▶ _WHAT IS BEING ASKED_
What are the lines, word for word, from the line with "volumen y botón de silencio del micrófono. Co" up to and including the line with "Var denne side nyttig?" in the records below? Omit the pictures.

Stored data entries

- Opening Delimiter -

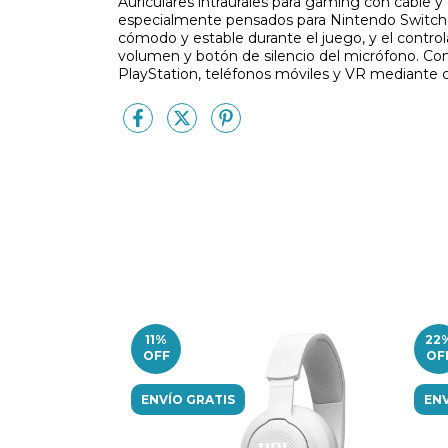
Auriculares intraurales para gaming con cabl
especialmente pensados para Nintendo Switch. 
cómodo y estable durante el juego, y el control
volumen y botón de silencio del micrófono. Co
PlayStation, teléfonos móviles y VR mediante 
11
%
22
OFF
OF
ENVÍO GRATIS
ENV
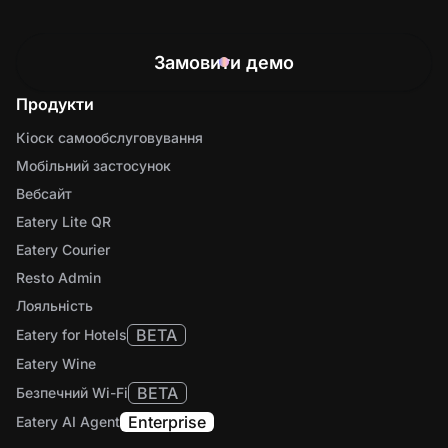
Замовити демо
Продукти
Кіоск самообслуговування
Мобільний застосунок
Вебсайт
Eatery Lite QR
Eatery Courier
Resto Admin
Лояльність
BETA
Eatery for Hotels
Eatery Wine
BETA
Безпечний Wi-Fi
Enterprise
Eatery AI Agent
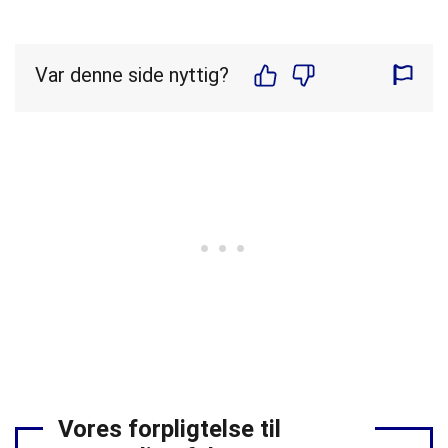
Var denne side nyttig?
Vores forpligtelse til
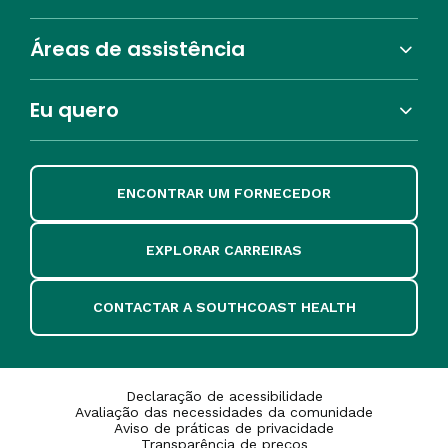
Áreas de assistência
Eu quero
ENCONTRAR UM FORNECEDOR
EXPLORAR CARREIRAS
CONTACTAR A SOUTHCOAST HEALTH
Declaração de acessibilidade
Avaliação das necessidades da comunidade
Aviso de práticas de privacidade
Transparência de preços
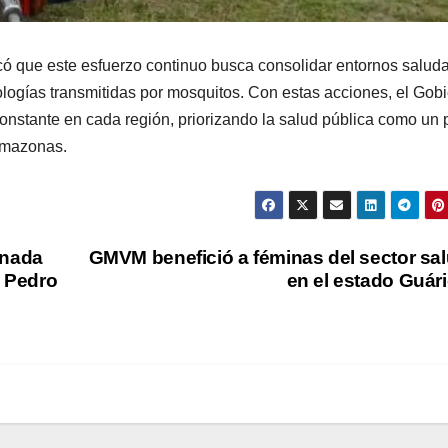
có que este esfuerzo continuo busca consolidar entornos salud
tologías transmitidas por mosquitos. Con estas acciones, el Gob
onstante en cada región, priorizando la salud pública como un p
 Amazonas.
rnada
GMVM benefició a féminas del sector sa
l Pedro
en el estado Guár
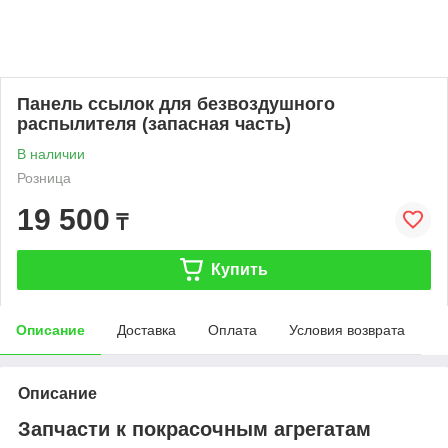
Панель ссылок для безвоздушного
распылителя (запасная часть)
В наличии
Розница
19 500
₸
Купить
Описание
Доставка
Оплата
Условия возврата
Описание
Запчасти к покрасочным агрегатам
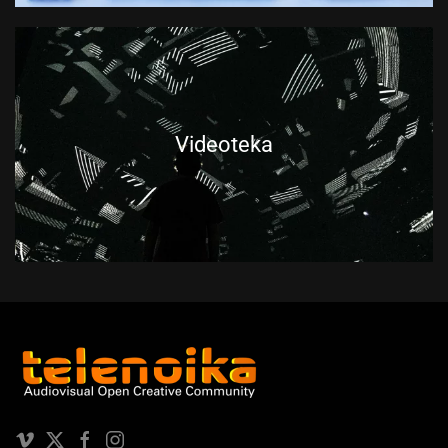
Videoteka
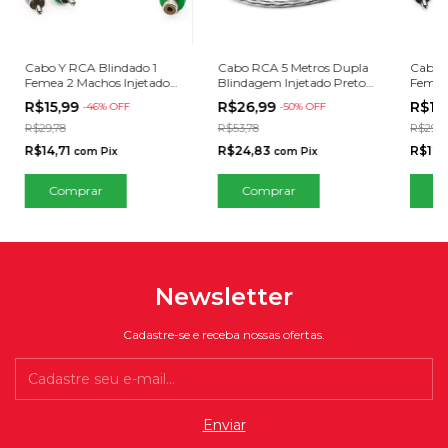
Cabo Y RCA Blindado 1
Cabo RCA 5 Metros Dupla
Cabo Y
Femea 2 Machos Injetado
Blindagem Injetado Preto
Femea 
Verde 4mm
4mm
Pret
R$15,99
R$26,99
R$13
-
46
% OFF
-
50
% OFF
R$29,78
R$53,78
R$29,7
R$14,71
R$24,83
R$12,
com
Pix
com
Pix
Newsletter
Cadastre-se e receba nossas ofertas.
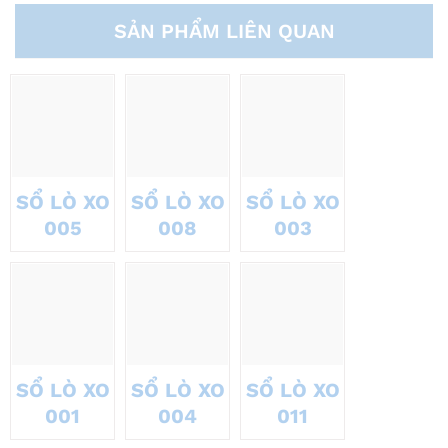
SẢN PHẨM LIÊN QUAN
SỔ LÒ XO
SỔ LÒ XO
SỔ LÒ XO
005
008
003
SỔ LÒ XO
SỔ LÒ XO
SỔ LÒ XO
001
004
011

- Closing Delimiter -

▶ _TASK OUTPUT_
volumen y botón de silencio del micrófono. Co
PlayStation, teléfonos móviles y VR mediante 
11
%
22
OFF
OF
ENVÍO GRATIS
ENV
Замовити демо
Продукти
Кіоск самообслуговування
Мобільний застосунок
Вебсайт
Eatery Lite QR
Eatery Courier
Resto Admin
Лояльність
BETA
Eatery for Hotels
Eatery Wine
BETA
Безпечний Wi-Fi
Enterprise
Eatery AI Agent
Var denne side nyttig?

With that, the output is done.